El fado seguía sonando en el antro de la calle 43. A pesar del disparo, del olor a pólvora y del golpe seco en el suelo, aquel viejo y puro cantar mantenía la atmósfera intacta. Murmullos precavidos, tintineo de vasos. De las manos de algunos de los miserables desperdigados por el local ascendía un hilo denso de humo. El resto las mantenían ocupadas con sus compañeras, como solían decir ellos. Tú, morena, la de la dentadura blanca, hoy te he soñado. Ven aquí. Y todos la miraban como perros hambrientos. Incluso entre la calaña hay clases.
La puerta se abrió, y parte del nubarrón habanero que se había formado huyó despavorido. Dos hombres se plantaron en la entrada. De fondo, un lamento portugués pedía ayuda para afrontar las desgracias de la vida. Se desabrocharon las gabardinas y el de la derecha, el más alto, se quitó un sombrero azul oscuro. Lo colgó del respaldo de una silla como un perro que mea en una esquina, y así el antro se rindió a sus pies. Dónde está, preguntó con dureza. Nadie se atrevió a responder, aunque era evidente que todos ellos conocían la respuesta. Os ha preguntado que dónde está, repitió el perrito faldero con afán por ser útil. Un hombre ya entrado en años, de barba blanca y piel cuarteada, señaló hacia el baño. El inspector se encaminó hacia allí, despacio, disfrutando del poder que desprendía. Pisó un charco de sangre que asomaba por debajo de la puerta, pero no se inmutó. Sin apenas tocar el pomo, abrió, y allí se quedó, en el umbral. A sus espaldas, todo el bar le miraba con respeto. Se preguntaban qué pasaba por su cabeza. ¿Estará reconstruyendo la escena? ¿Sabrá ya qué calibre le ha reventado el ojo a la chiquilla? ¿Le dará asco? ¿Le dará morbo?

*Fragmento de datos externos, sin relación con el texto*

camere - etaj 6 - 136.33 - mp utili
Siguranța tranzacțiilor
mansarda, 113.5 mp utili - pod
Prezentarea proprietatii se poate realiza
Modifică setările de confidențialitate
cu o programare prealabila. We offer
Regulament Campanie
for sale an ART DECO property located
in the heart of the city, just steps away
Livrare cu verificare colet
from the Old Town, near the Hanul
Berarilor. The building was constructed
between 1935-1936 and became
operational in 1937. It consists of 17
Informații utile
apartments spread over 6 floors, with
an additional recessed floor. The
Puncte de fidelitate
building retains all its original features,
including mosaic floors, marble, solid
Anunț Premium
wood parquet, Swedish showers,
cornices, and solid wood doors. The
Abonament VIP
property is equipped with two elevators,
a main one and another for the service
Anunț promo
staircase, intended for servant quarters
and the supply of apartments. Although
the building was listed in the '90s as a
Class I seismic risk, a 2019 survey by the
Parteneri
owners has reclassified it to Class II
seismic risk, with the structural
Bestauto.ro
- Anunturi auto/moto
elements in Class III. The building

Pero la realidad era otra. El inspector se había quedado helado. Estaba pálido, y todo el ego le había abandonado al encontrar en él una profunda grieta. Miraba al cadáver sin apartar la vista. No era la primera vez que veía algo así, pero no estaba preparado para ver el cráneo perforado de su hija. Tan solo le quedaba un ojo azul, ese azul que tanto le gustaba y que tanto amaba, aunque estaba rojizo e irreconocible. Parecía llorar. Hija mía, pensó él. No llores, pequeña. Lo pagarán. Todos estos cabrones lo pagarán. Voy a matarlos. ¿Quién te lo ha hecho? Hija mía… ¿Qué le digo a tu madre? Te advertí… los mataré… Hija mía…

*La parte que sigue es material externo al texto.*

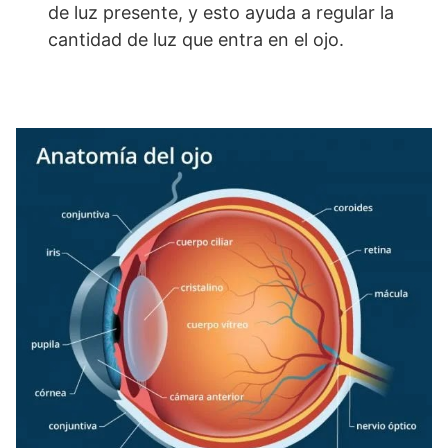
de luz presente, y esto ayuda a regular la
cantidad de luz que entra en el ojo.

Se giró y recorrió todo el local hasta desaparecer en la madrugada. Nadie se fijó en su puño apretado, ni en la pena que comenzaba a asomar en sus ojos. Tras esa noche, algunos solo recuerdan la huella ensangrentada que dejó en su huida. Otros, el sombrero de cuero olvidado en la silla, pero todos ellos añoran el tacto de la chica que perdió el ojo azul más bonito jamás visto.